Before we begin the summer hiatus we bring news from the last FIN-CLARIAH day dedicated to building Roads to Multimodality. On June 13, the members of the national consortium FIN-CLARIAH were hosted by the DARIAH-FI node at the University of Jyväskylä in the green surroundings of Seminaarimäki. Lynty (“Lantern”) was chosen as venue, a building designed by Alvar Aalto on top of the campus hill. This symbolic place was fit to celebrate the news that FIN-CLARIAH has been granted lighthouse status, which means that FIN-CLARIAH is one of six research infrastructures selected to lead the way in service provision, impact and shared use. This day in Jyväskylä was dedicated to setting standards in latest and multimodal modes of research. With insights for processing audiovisual data.
In his keynote, Erkut Erdem, Professor in computer science from Hacettepe University (and soon visiting professor in Jyväskylä), presented three promising application scenarios combining computer vision and GenAI to incorporate context to audiovisual material.
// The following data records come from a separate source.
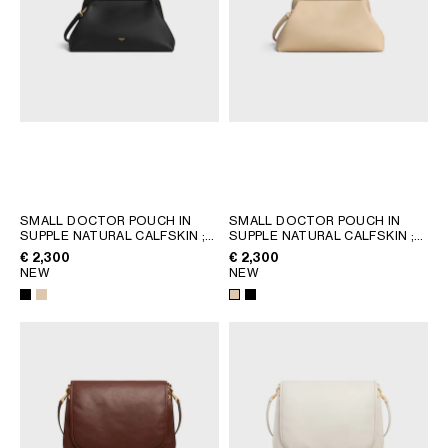
SMALL DOCTOR POUCH IN
SMALL DOCTOR POUCH IN
SUPPLE NATURAL CALFSKIN
;
SUPPLE NATURAL CALFSKIN
;
BLACK
BLACK
€ 2,300
€ 2,300
NEW
NEW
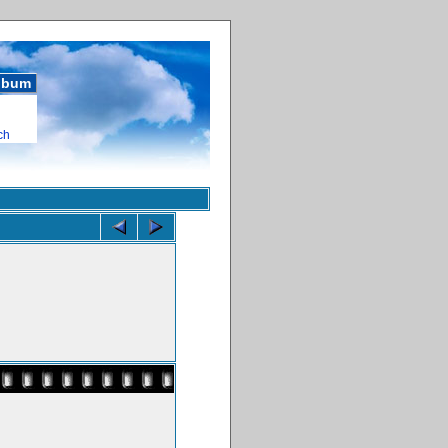
album
ch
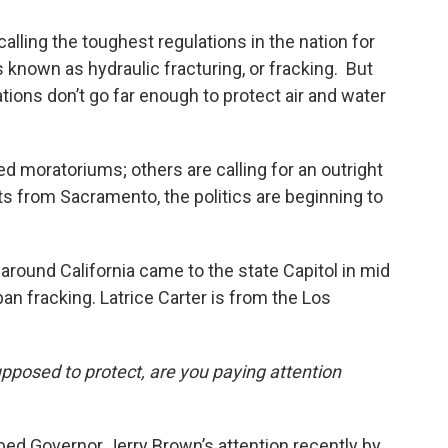
calling the toughest regulations in the nation for
s known as hydraulic fracturing, or fracking. But
ions don’t go far enough to protect air and water
 moratoriums; others are calling for an outright
s from Sacramento, the politics are beginning to
round California came to the state Capitol in mid
an fracking. Latrice Carter is from the Los
upposed to protect, are you paying attention
bed Governor Jerry Brown’s attention recently by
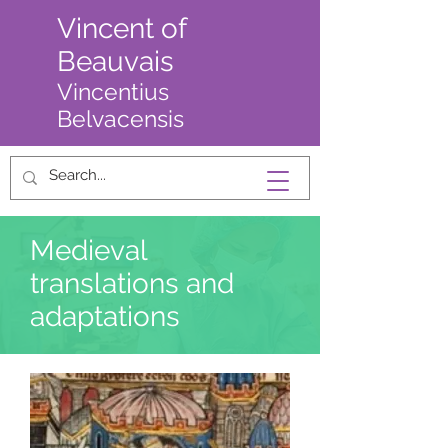
Vincent of
Beauvais
Vincentius
Belvacensis
Medieval
translations and
adaptations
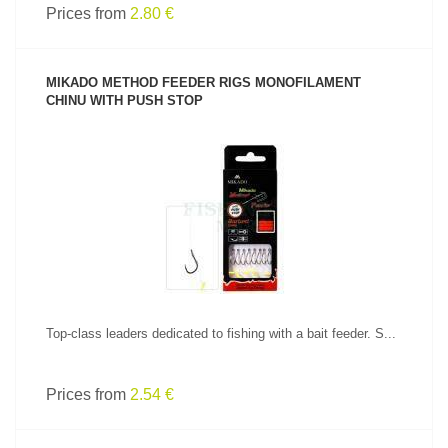
Prices from
2.80 €
MIKADO METHOD FEEDER RIGS MONOFILAMENT
CHINU WITH PUSH STOP
SEE PRODUCT
Top-class leaders dedicated to fishing with a bait feeder. S...
Prices from
2.54 €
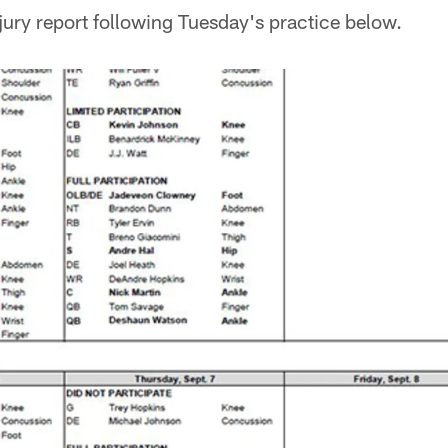
njury report following Tuesday's practice below.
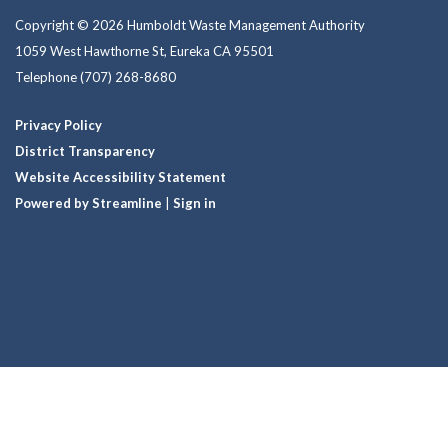
Copyright © 2026 Humboldt Waste Management Authority
1059 West Hawthorne St, Eureka CA 95501
Telephone
(707) 268-8680
Privacy Policy
District Transparency
Website Accessibility Statement
Powered by Streamline
|
Sign in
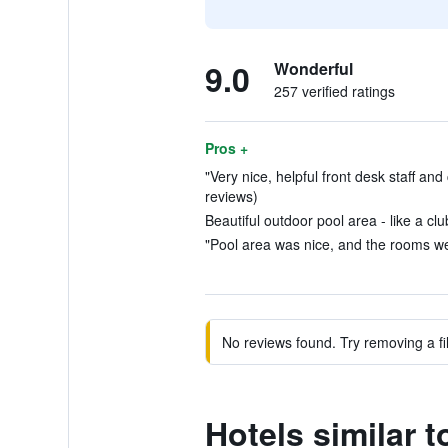
9.0
Wonderful
257 verified ratings
Pros +
"Very nice, helpful front desk staff an
reviews)
Beautiful outdoor pool area - like a cl
"Pool area was nice, and the rooms we
No reviews found. Try removing a fil
Hotels similar 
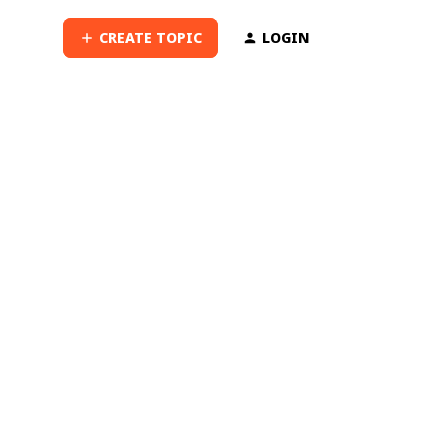
CREATE TOPIC
LOGIN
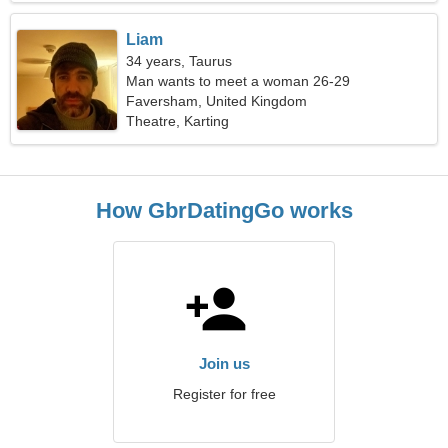
Liam
34 years, Taurus
Man wants to meet a woman 26-29
Faversham, United Kingdom
Theatre, Karting
How GbrDatingGo works
Join us
Register for free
Video: CC-BY reproduced with permission of speaker
One of the goals of FIN-CLARIAH since 2024 has been to create better infrastructures for researchers using social media and multimodal content. Past events have showed us that SSH researchers are interested in both (see reports from FIN-CLARIAH day in Helsinki or Roadshow in Vaasa). It is undeniable that social media is multimodal. This is evident in the “convergence” of platforms such as Instagram, TikTok, YouTube or Twitch, where users upload live-streams and short video clips, or react textually and visually to them. If we look at historical sources, our most recent history has produced an audiovisual heritage that will be available on an ever larger scale. Thus, there is a wide community of researchers that can benefit if analysis tools include functionalities such as the creation of synchronous content descriptions, or inversely the capacity to search visual elements or key moments using textual prompts, also when the material is not annotated or subtitled.
Prof. Erdem’s talk made evident the limitation of models trained on short, non-licensed content from YouTube, questions were raised by the audience if these models might not perform equally in other types of content or in longer videos, which increases computational power. Within FIN-CLARIAH, these issues have been noted, for example, in the Twitch videostream research. Ongoing work to support capture and analysis of Twitch streams has focused on generating automatic summaries of livestream video clips by integrating the video and audio with the chat interactions. The future roadmap aims to expand this into long-context video understanding, capable of analyzing up to entire livestreams. All this is connected to utilizing the state-of-the-art capabilities of models, such as Google´s Gemini 2.5, for video understanding tasks.
In the afternoon Juhanna Salonen introduced the Jyväskylä-based Corpus Project of Finland’s Sign Languages (CFINSL → Sign bank). This project recorded over hundred interviews documenting Finnish and Finland-Swedish Sign Language. This corpus is now published in Kielipankki in two datasets: one fully annotated Finnish Sign Language1 corpus, and another non-annotated in Finland-Swedish Sign Language2.

Video: CC-BY reproduced with permission of speaker
The CFINSL project required a thorough documentation of each interview, shot with several cameras; and the work of volunteers who transcribed the interviews with ELAN. In this corpus one can find open-access conversations (see image above, in green) which can be further re-used for teaching sign-language or to develop much needed solutions to aid interpreters; and more restricted-access material (see image above, in yellow) containing personal narratives from the Sign Language community. While this research field has special demands, similar recording and annotating infrastructures are used in oral history or visual anthropology.
This event covered three areas of development to which DARIAH-FI and The Language Bank of Finland (together FIN-CLARIAH) are collaborating to advance:
- Lowering barriers to implement LLMs and computer vision technology by SSH research communities,
- Advancing access and tools for audiovisual and multimodal content,
- Creating infrastructures for minority languages in Finland.